In its annual regulatory filing for the fiscal year ending May 31, Oracle said it has 141,000 full-time employees. In its 2025 filing, Oracle said it had 162,000 employees. The reported 12.9 percent reduction followed March reports of mass layoffs at the database management software company.

“[T]he adoption and deployment of AI technologies across our operations have resulted, and may continue to result, in reductions to our workforce,” the filing reads.

However, the job cuts are also tied to large capital expenditure to build Oracle’s data center infrastructure to support AI workloads.

“The majority of the initiatives undertaken by the 2026 Restructuring Plan were effected to implement our continued emphasis in developing, marketing, selling, and delivering our cloud-based offerings,” this week’s filing reads.

Oracle plans to raise $45 billion to $50 billion in 2026 to expand its Oracle Cloud Infrastructure for customers like OpenAI, xAI, AMD, Nvidia, and Meta, it said in February. About half of that funding will come through debt, with the remainder coming from equity. When Oracle announced this, investors had already been concerned about Oracle’s growing debt to fuel its AI efforts. Overall, Oracle has over $120 billion in debt, per its fiscal year 2026 earnings report.
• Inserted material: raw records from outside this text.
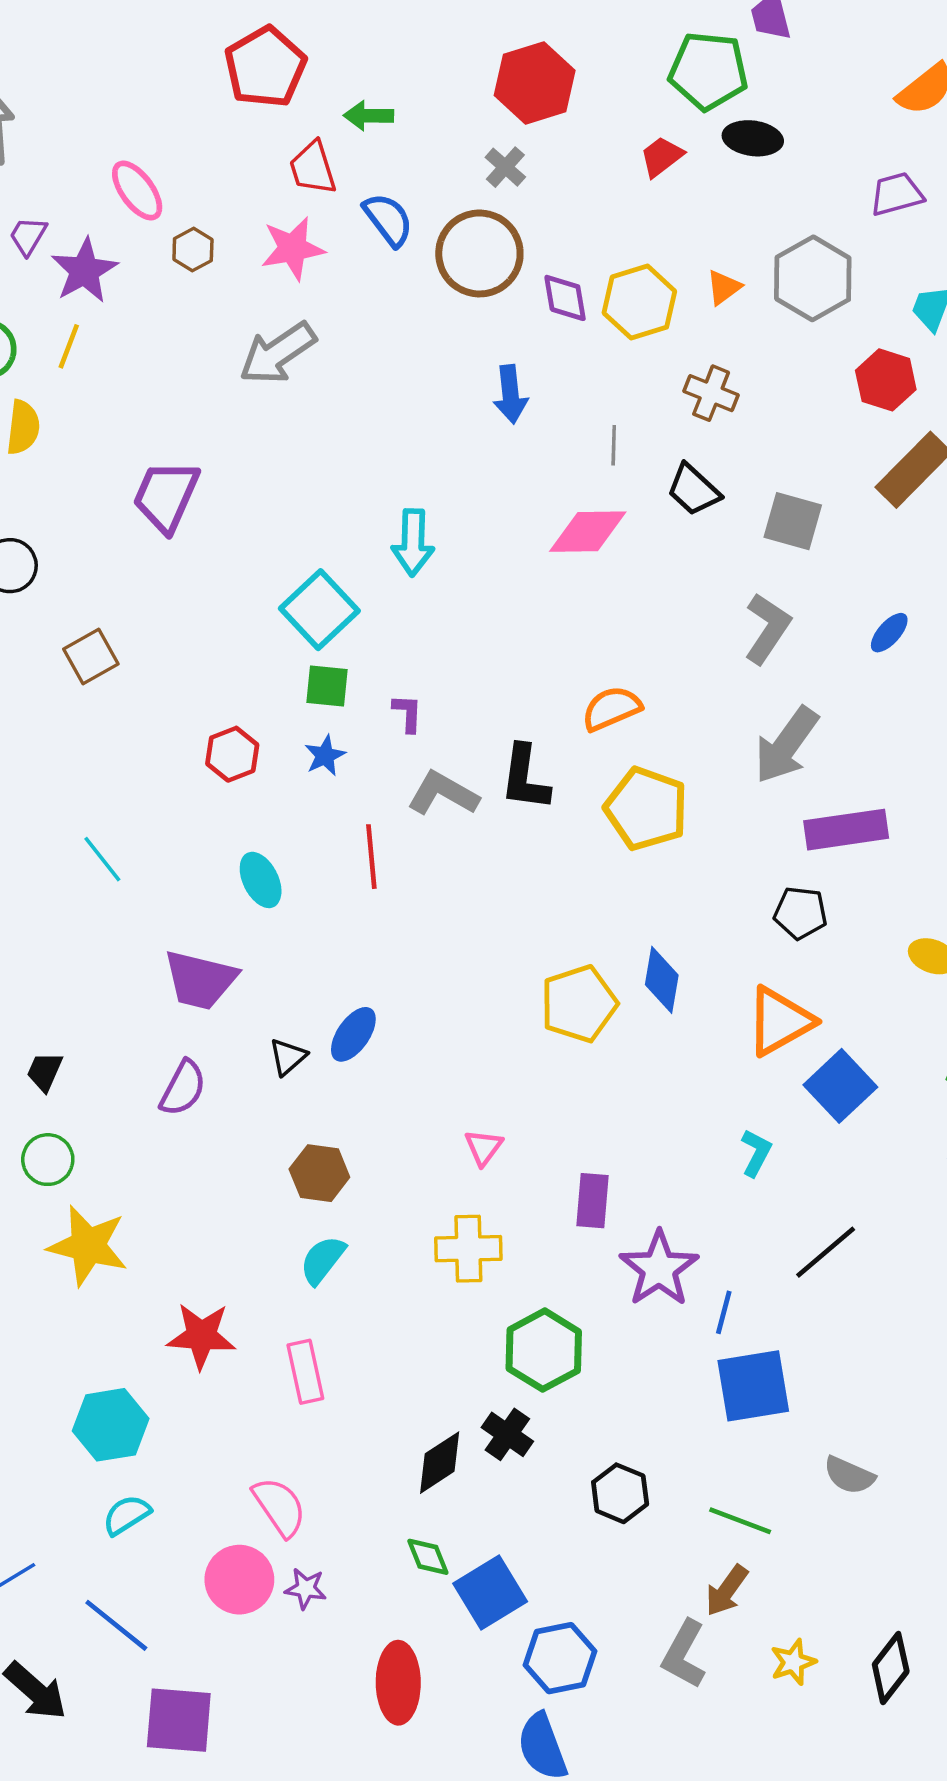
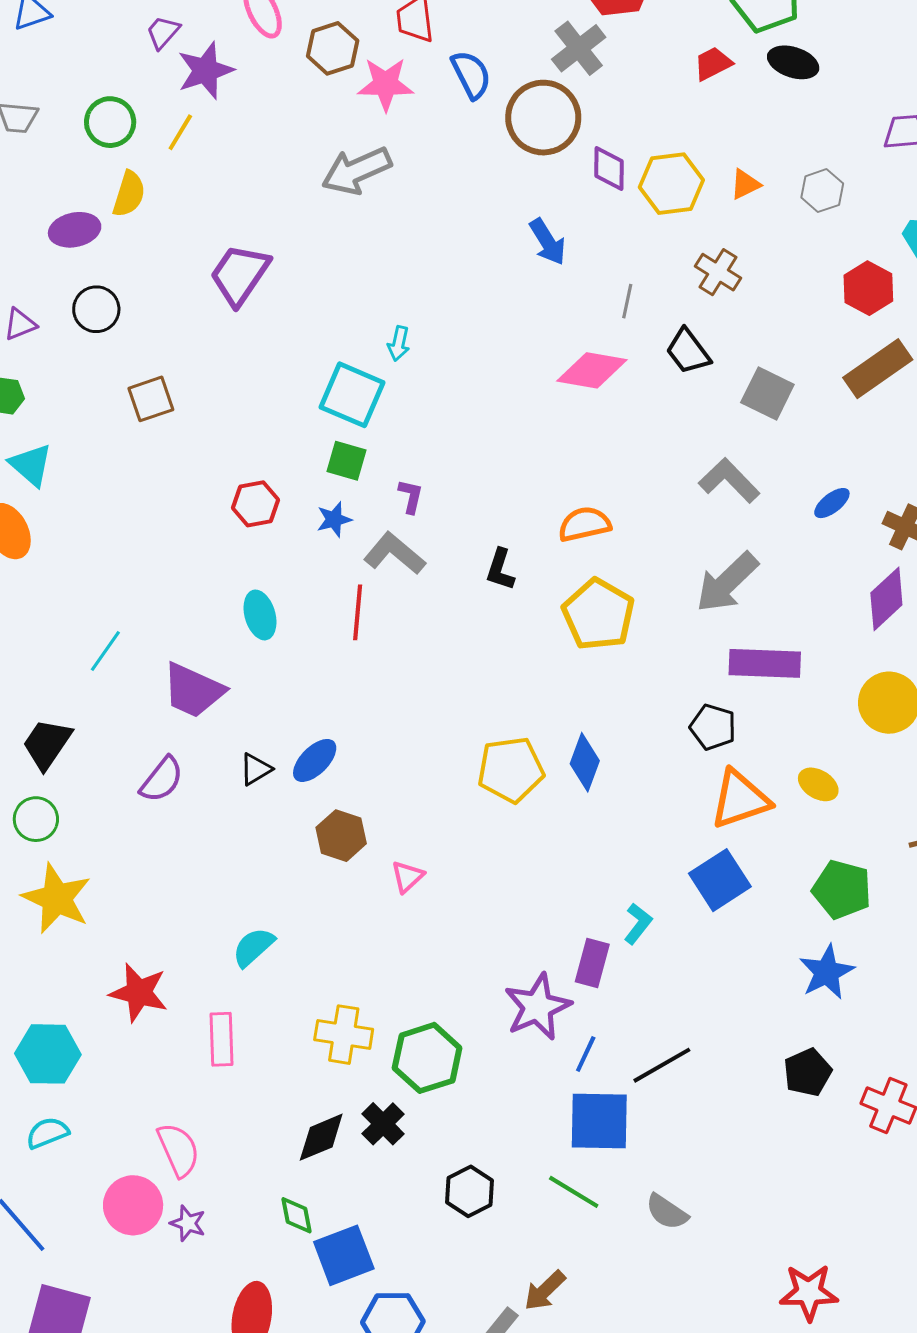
gray cross: (505, 167) -> (579, 48), size x1.5
brown hexagon: (193, 250) -> (333, 48), moved, size x1.4
gray hexagon: (813, 278) -> (822, 191), size x0.6
blue arrow: (510, 394) -> (548, 242), turned -36
cyan arrow: (413, 543) -> (399, 344), moved, size x0.6
cyan square: (319, 610) -> (352, 395), turned -34
gray L-shape: (767, 628) -> (729, 480), turned -88
black L-shape: (525, 778) -> (500, 569), size x0.7
gray L-shape: (443, 793) -> (394, 553), moved
cyan line: (102, 859) -> (105, 651), moved, turned 63
orange triangle: (780, 1021) -> (740, 799), moved
black trapezoid: (45, 1072) -> (47, 744), size x1.5
brown hexagon: (319, 1173) -> (341, 836), moved
purple rectangle: (593, 1201) -> (592, 963), moved
yellow cross: (468, 1249) -> (344, 1035), moved
black line: (826, 1252) -> (662, 1065), moved
green line: (740, 1521) -> (574, 1192), moved

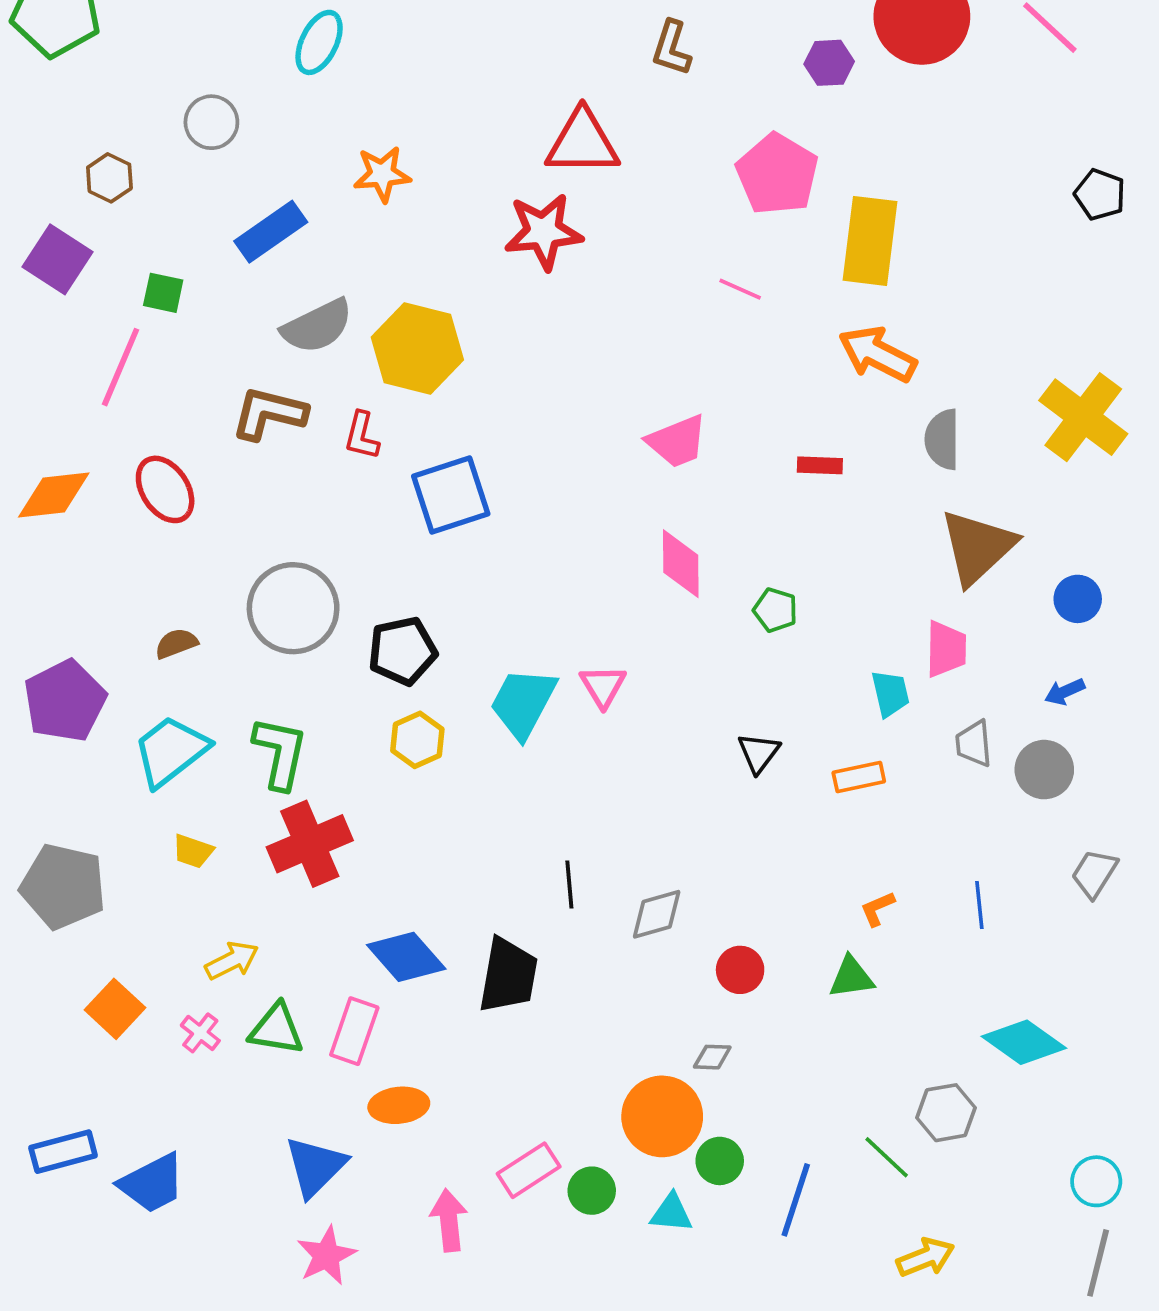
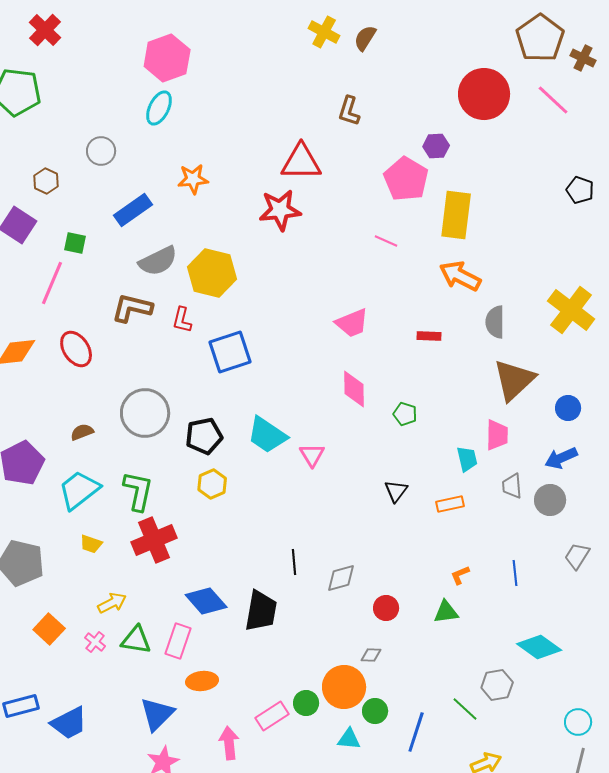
purple hexagon: (829, 63) -> (436, 146), moved
blue arrow: (1065, 692) -> (561, 458), size x1.5
cyan trapezoid: (523, 703) -> (267, 435), moved, turned -84
green circle: (592, 1191) -> (306, 703), moved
In February, bondholders sued Oracle, claiming that they lost money because Oracle hid the need to raise its debt to build its AI infrastructure, Reuters reported.

Investors have also been concerned about Oracle’s reliance on OpenAI, a customer that is not yet profitable and is reportedly losing billions of dollars a year.
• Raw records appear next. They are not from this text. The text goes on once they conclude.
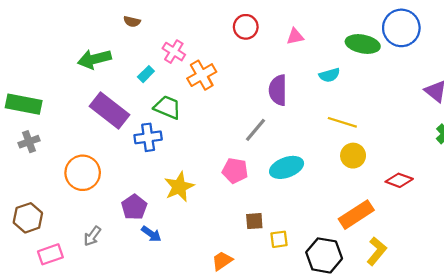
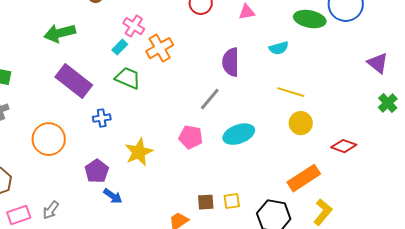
cyan rectangle: (146, 74) -> (120, 47), moved
blue cross: (148, 137) -> (102, 118), moved, size x0.7
brown square: (254, 221) -> (206, 202), moved
gray arrow: (92, 236) -> (51, 210), moved

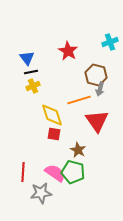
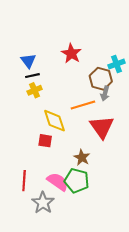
cyan cross: (110, 42) -> (117, 64), moved
red square: (54, 134) -> (45, 141), moved
gray star: (41, 193) -> (43, 203), turned -30

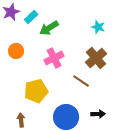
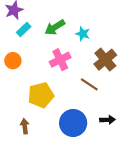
cyan rectangle: (31, 17) -> (24, 29), moved
cyan star: (98, 27) -> (83, 34), moved
orange circle: (16, 51) -> (13, 61), moved

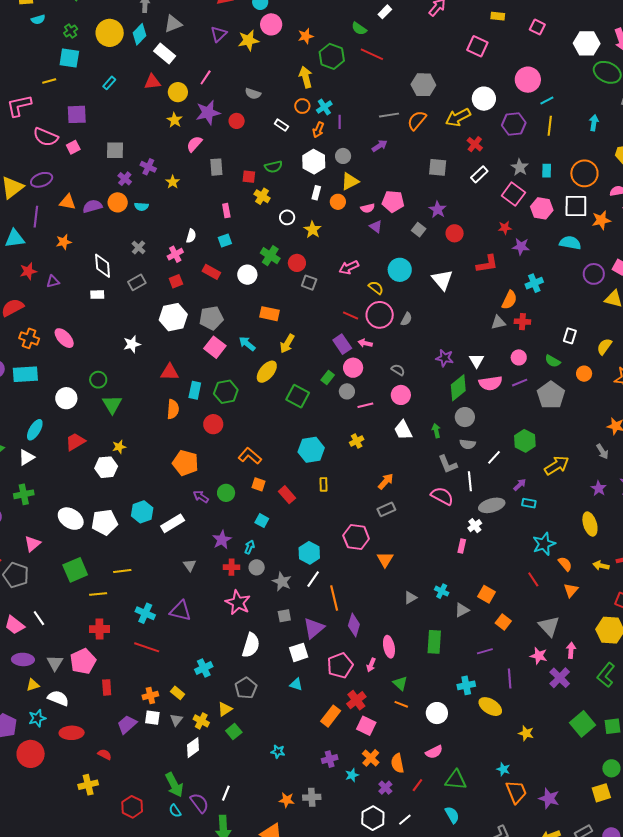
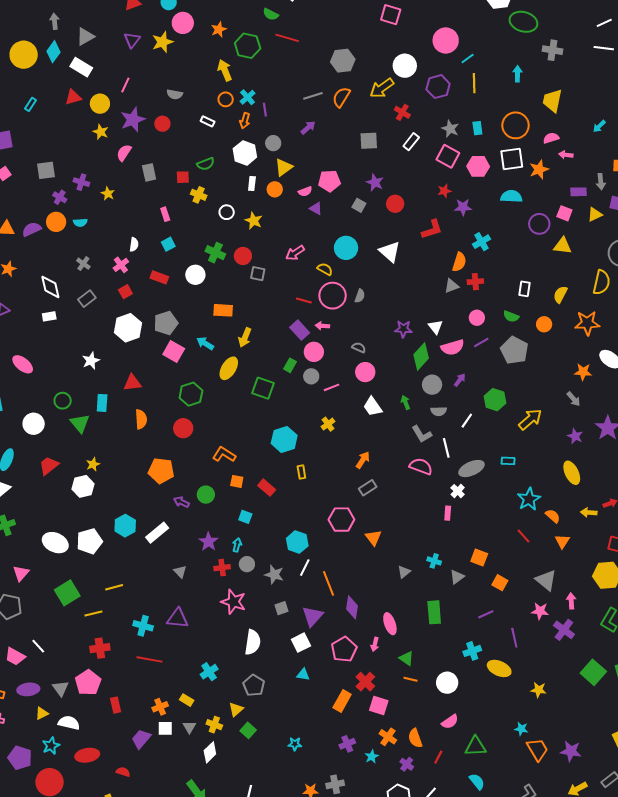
cyan rectangle: (195, 390) -> (102, 403), moved
purple arrow: (520, 485) -> (460, 380), moved

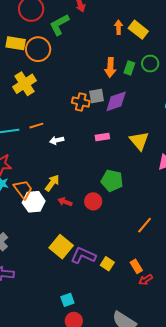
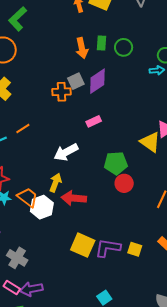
green circle: (150, 64) -> (124, 47), moved
white arrow: (57, 140) -> (66, 152), moved, size x1.6
yellow triangle: (139, 141) -> (150, 142), moved
red circle: (93, 201) -> (124, 183), moved
red arrow: (65, 202) -> (74, 198), size x1.6

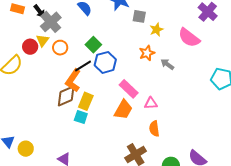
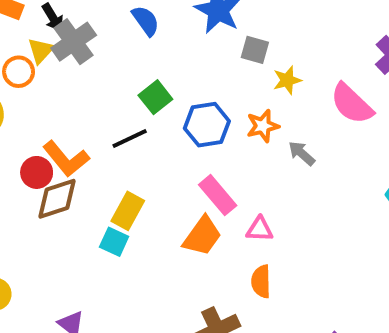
yellow triangle: (43, 40) -> (41, 51), moved
red circle: (30, 47) -> (37, 172), moved
orange circle: (60, 48) -> (19, 72), moved
blue hexagon: (105, 62) -> (207, 125), moved
orange L-shape: (73, 80) -> (66, 159), moved, turned -80
brown diamond: (66, 96) -> (57, 199), moved

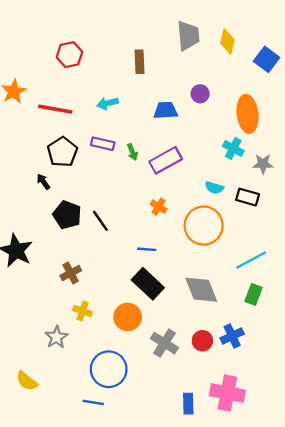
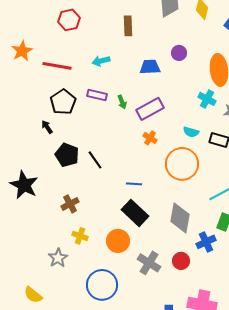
orange cross: (159, 207) -> (150, 138), moved
gray diamond: (201, 290) -> (180, 218), turned 32
blue cross: (232, 336) -> (206, 242), moved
Analysts noted that Oracle’s workforce reduction will help the company’s cash flow. In March, Barclays said that Oracle makes less profit per employee than its rivals, CNBC reported at the time.

In its SEC filing, Oracle said it spent $1.8 billion on restructuring costs in its fiscal year, which is a 481 percent increase from the prior fiscal year’s $374 million.

Oracle also noted the drawbacks frequently associated with mass layoffs, including the potential for “reduced productivity” and “shortages of sufficiently skilled employees in certain roles, loss of valuable institutional knowledge, and damage to employee morale and retention.”

“As our cloud and AI businesses grow, we will continually balance our resources and restructure our development group to help ensure we have the right people delivering the best cloud and AI products to our customers around the world,” Oracle said in a statement to CNBC.

While generative AI has reignited concerns about AI taking over jobs, Oracle demonstrates one way AI can contribute to job losses beyond direct human replacements. That said, AI is increasingly common for companies to cite when letting workers go.

“AI is now the leading reason companies give for cutting jobs, and the primary industry citing it is technology,” Andy Challenger, CRO at outplacement firm Challenger, Gray & Christmas, said in a May 2026 report released in June. “Technology, already the year’s biggest job cutter, saw its steepest cuts since early 2023, even as it remains the sector with the most hiring plans this year.”

The outplacement firm reported in January that AI had been cited for 71,825 “job cut announcements” from 2023 to 2025.